* _DIRECTIONS FOR THIS TASK_:
Find the line that contains "Segment anything that is 'left"; then retype it and each line after it, exactly, through the final line of the data below.

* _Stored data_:
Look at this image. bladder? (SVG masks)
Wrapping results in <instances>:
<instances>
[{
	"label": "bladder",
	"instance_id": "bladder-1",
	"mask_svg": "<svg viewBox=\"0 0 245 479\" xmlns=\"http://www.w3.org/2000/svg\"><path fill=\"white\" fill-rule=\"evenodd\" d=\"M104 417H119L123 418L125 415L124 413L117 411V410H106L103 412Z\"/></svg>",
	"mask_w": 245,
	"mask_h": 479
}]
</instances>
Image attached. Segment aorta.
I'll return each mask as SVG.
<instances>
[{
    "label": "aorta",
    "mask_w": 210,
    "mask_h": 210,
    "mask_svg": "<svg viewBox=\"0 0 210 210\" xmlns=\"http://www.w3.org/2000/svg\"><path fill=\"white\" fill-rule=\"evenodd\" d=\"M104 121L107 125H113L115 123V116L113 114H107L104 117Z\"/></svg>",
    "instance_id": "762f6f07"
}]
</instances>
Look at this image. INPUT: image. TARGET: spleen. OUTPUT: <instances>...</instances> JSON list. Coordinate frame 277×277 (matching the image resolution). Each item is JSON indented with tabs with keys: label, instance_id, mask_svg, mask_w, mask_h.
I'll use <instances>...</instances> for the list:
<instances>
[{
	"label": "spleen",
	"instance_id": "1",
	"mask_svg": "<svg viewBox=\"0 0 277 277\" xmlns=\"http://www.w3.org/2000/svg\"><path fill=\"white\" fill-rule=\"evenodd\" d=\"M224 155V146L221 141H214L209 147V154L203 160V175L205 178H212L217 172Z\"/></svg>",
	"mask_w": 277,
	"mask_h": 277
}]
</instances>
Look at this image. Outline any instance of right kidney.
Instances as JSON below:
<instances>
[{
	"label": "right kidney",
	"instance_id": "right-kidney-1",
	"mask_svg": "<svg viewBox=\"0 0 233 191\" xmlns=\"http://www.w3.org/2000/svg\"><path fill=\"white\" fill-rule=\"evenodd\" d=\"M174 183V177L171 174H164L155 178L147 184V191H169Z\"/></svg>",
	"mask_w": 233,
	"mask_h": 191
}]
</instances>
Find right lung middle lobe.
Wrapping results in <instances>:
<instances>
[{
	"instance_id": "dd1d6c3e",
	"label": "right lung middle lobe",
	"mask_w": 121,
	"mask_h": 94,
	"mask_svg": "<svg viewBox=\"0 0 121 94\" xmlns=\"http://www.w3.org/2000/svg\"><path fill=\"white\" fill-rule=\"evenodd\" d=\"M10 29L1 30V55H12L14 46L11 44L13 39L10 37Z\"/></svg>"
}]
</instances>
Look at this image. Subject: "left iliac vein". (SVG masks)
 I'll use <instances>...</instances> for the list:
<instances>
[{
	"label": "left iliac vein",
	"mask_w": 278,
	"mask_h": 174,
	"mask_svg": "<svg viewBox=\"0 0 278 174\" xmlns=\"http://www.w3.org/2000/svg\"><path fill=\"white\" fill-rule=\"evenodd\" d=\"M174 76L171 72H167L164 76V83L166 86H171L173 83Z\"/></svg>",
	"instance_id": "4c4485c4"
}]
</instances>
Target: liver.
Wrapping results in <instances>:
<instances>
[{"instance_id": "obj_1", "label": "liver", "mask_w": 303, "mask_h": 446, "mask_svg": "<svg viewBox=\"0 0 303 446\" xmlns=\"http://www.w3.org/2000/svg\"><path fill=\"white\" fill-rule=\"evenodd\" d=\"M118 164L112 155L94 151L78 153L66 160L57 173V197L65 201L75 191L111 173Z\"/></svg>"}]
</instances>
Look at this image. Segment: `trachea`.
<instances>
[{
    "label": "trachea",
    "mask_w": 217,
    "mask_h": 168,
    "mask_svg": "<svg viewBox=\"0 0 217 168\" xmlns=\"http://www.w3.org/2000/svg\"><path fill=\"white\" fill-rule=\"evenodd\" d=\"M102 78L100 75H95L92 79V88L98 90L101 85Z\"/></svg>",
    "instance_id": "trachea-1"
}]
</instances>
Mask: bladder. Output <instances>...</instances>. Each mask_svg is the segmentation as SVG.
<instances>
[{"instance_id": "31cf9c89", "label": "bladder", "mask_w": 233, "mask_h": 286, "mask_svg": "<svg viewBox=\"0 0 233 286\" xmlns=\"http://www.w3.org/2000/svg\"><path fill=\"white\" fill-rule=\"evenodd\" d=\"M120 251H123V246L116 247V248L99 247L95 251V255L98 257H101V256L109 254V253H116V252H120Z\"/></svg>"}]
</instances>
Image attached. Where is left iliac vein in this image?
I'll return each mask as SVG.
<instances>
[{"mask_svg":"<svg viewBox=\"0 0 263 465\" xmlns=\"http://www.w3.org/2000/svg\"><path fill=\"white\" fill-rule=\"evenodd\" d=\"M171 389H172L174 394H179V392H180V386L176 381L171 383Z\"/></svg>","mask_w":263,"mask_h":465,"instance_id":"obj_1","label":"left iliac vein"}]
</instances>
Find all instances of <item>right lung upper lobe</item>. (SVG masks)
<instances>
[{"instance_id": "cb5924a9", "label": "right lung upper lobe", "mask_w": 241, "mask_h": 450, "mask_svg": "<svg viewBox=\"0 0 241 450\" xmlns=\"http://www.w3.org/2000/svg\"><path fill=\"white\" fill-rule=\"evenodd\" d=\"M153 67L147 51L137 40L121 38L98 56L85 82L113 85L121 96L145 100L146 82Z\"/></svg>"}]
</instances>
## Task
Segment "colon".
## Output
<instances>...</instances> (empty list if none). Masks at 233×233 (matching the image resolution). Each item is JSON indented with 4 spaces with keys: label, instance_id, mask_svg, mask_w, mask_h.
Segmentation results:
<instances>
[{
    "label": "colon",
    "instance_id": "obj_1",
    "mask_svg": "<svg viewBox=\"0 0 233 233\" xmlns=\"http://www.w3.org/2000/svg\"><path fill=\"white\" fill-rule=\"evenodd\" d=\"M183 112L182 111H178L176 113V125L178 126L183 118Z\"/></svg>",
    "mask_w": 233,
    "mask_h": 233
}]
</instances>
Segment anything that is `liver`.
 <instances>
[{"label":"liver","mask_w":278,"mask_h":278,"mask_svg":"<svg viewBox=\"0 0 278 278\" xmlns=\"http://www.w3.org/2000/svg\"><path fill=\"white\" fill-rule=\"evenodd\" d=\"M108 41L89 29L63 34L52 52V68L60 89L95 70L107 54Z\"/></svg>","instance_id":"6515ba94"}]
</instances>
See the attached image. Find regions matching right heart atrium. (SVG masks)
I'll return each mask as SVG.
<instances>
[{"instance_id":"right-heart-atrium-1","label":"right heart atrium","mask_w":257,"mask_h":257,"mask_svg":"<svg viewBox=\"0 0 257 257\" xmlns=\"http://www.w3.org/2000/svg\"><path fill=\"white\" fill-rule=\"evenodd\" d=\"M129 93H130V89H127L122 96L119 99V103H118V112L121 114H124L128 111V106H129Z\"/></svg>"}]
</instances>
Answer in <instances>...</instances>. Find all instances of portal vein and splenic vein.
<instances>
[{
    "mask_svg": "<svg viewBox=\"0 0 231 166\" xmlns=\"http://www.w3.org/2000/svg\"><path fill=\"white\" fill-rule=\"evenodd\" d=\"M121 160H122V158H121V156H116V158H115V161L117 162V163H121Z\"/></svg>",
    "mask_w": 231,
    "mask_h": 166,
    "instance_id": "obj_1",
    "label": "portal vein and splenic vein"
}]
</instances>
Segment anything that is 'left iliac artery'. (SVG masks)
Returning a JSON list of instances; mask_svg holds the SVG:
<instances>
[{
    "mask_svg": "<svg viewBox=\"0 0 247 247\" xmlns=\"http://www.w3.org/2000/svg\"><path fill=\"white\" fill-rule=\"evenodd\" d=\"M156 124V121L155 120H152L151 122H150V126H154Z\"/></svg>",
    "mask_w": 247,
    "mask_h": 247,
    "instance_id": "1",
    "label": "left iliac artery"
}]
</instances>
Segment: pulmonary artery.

* _EXPECTED OUTPUT_:
Segment anything that is 'left iliac artery'. (SVG masks)
Returning a JSON list of instances; mask_svg holds the SVG:
<instances>
[{
    "mask_svg": "<svg viewBox=\"0 0 247 247\" xmlns=\"http://www.w3.org/2000/svg\"><path fill=\"white\" fill-rule=\"evenodd\" d=\"M156 124V121L155 120H152L151 122H150V126H154Z\"/></svg>",
    "mask_w": 247,
    "mask_h": 247,
    "instance_id": "1",
    "label": "left iliac artery"
}]
</instances>
Segment: pulmonary artery.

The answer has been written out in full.